Mais au-delà de cette donne, la tâche noire a été l’irruption de cet intrus qui a échappé la vigilance des éléments de sécurité et tenter d’interrompre le combat au moment où Modou Lô ruait de coups son adversaire.
L’intégrité physique du lutteur, un combat pas encore gagné
A-t-il voulu «sauver» son lutteur Ama Baldé, mis dans une situation des plus inconfortables ou aurait-il simplement voulu signifier aux arbitres que la chute était déjà réelle ? Quoiqu’il en soit, il pose encore un réel problème de sécurité dans ces petits périmètres qui servent d’enceinte. Une surface qui n’a rien à voir avec les terrains de football où il n’est pas rare de voir quelques inconditionnels se frayer un chemin pour aller faire une étreinte à leur idole. Ce cas n’est, en effet pas, inédit dans l’évolution de la lutte au Sénégal. On peut relever dans une époque récente des cas patents d’intrusion de supporters. Qui ne se souvient pas de l’immixtion au cours du championnat de lutte avec frappe de 2008 où le lutteur Nar Touré, alors dans une posture difficile a été tiré des mains du lutteur Gambien, par son propre frère. On peut aussi rappeler la surprenante introduction de ce supporter de Moustapha Guèye lors de son combat contre Yakhya Diop Yékini. Au début des années 2000, lors du combat de lutte ayant opposé le Fassois Ouza Sow et Jules Baldé, frère de Ama Baldé.
Cette fois c’est Gris Bordeaux qui surgit pour décharger son partenariat d’écurie, alors que le Pikinois, par derrière et au sol, ceinturait son adversaire tout en lui rouant des coups de poings ravageurs qui avait ému à son temps de nombreux amateurs.
Autant de défaillances que l’on croyait révolues, interpellent plus que jamais tous les tenants de la discipline. Surtout qu’un drame n’est jamais à écarter dans cet environnement où la circulation, les cornes, objets pointus circulent allégrement autour de l’enceinte.
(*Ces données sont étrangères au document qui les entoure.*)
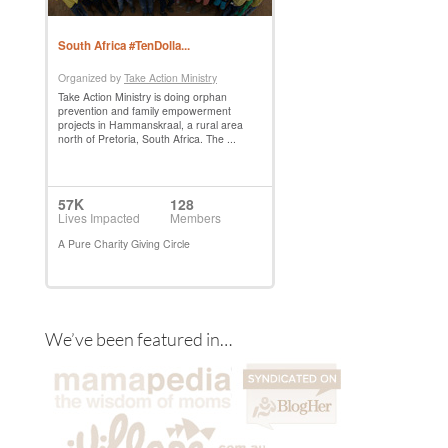
We’ve been featured in…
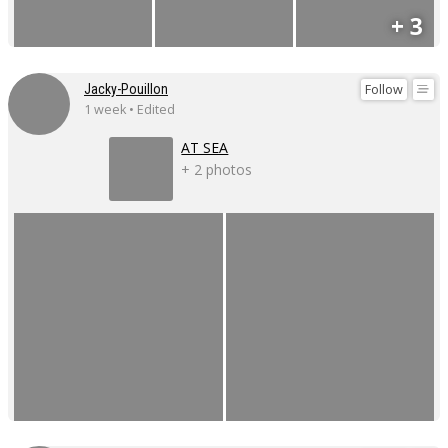
+ 3
Follow
Jacky-Pouillon
1 week • Edited
AT SEA
+ 2 photos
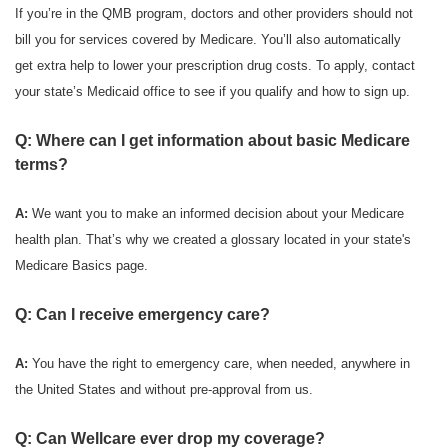
If you’re in the QMB program, doctors and other providers should not
bill you for services covered by Medicare. You’ll also automatically
get extra help to lower your prescription drug costs. To apply, contact
your state’s Medicaid office to see if you qualify and how to sign up.
Q: Where can I get information about basic Medicare
terms?
A:
We want you to make an informed decision about your Medicare
health plan. That’s why we created a glossary located in your state's
Medicare Basics page.
Q: Can I receive emergency care?
A:
You have the right to emergency care, when needed, anywhere in
the United States and without pre-approval from us.
Q: Can Wellcare ever drop my coverage?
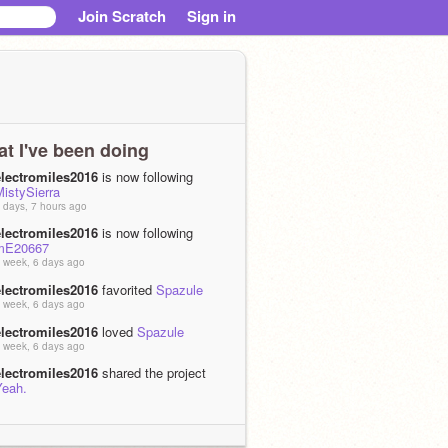
Join Scratch
Sign in
t I've been doing
electromiles2016
is now following
istySierra
 days, 7 hours ago
electromiles2016
is now following
mE20667
 week, 6 days ago
electromiles2016
favorited
Spazule
 week, 6 days ago
electromiles2016
loved
Spazule
 week, 6 days ago
electromiles2016
shared the project
Yeah.
 weeks, 1 day ago
electromiles2016
remixed
I'm gonna
feed you a
as
I'm a sandwitch, but it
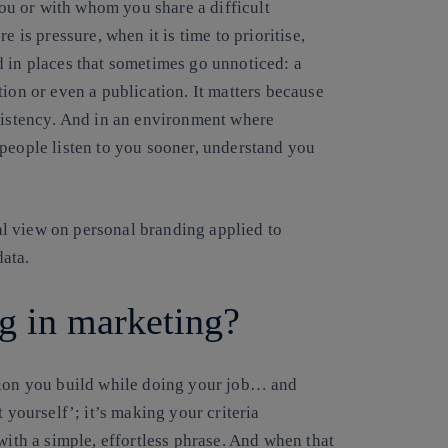
u or with whom you share a difficult
e is pressure, when it is time to prioritise,
d in places that sometimes go unnoticed: a
tion or even a publication. It matters because
sistency
. And in an environment where
 people listen to you sooner, understand you
cal view on personal branding applied to
ata.
g in marketing?
tion you build while doing your job… and
ut yourself’; it’s making your criteria
with a simple, effortless phrase. And when that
Le geste surréel de ce batteur qui a écrasé son tambour sur la pauvre tête de Pape Sow lors de son combat face au lutteur Siteu, est aujourd’hui un cas patent de cette insécurité qui plane sur les lutteurs et qui exige plus de mesures. Le combat Ama Baldé remet également en cause la question de l’intégrité physique des lutteurs. Si certains ont cru savoir que si l’intrus a agi pour éviter que l’irréparable ne se produise, suite aux 22 coups de poings envoyés sur la figure de Ama Baldé, ces actes pourraient occasionner de graves dommages. Dans la même veine, les observateurs ne manquent pas de récuser et préconisent une révision du règlement sur les quatre appuis et privilégier la lutte au sol aux détriments des coups de poings.
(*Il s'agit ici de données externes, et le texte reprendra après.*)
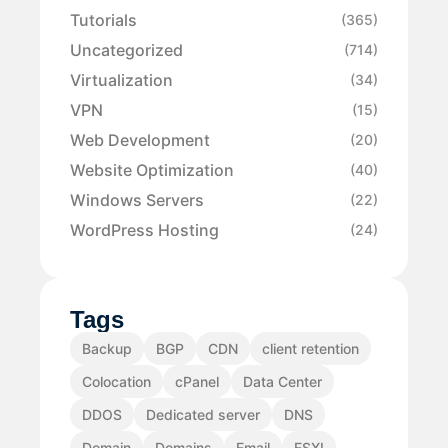
Tutorials
(365)
Uncategorized
(714)
Virtualization
(34)
VPN
(15)
Web Development
(20)
Website Optimization
(40)
Windows Servers
(22)
WordPress Hosting
(24)
Tags
Backup
BGP
CDN
client retention
Colocation
cPanel
Data Center
DDOS
Dedicated server
DNS
Domain
Domains
Email
ESXI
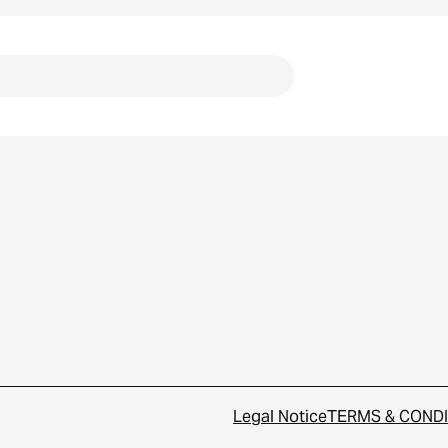
Links
Legal Notice
TERMS & COND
Car, si la lutte traditionnelle avec frappe est un sport de combat comme la boxe, au karaté, les combattants se protègent les dents. Pourquoi pas dans la lutte ?
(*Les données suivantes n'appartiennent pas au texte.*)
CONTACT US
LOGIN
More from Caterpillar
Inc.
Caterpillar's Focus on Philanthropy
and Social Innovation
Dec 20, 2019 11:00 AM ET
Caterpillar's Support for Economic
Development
D’autant plus que dans un passé récent, le CNG avait saisi l’occasion pour exiger aux lutteurs de porter les protège-dents. Même si des voix se sont faites entendre pour soutenir qu’il ne fera que dénaturer la lutte traditionnelle avec frappe. En tout état de cas, à l’instar de l’interdiction faite aux lutteurs d’introduire dans l’arène des effigies confessionnelles ou politiques, de porter des tenues militaires ou paramilitaires, de mettre des cuissards ou encore les quatre appuis pour valider les chutes, la protection de l’intégrité physique et la sécurité restent encore un chantier pour les tenants de cette discipline très prisée.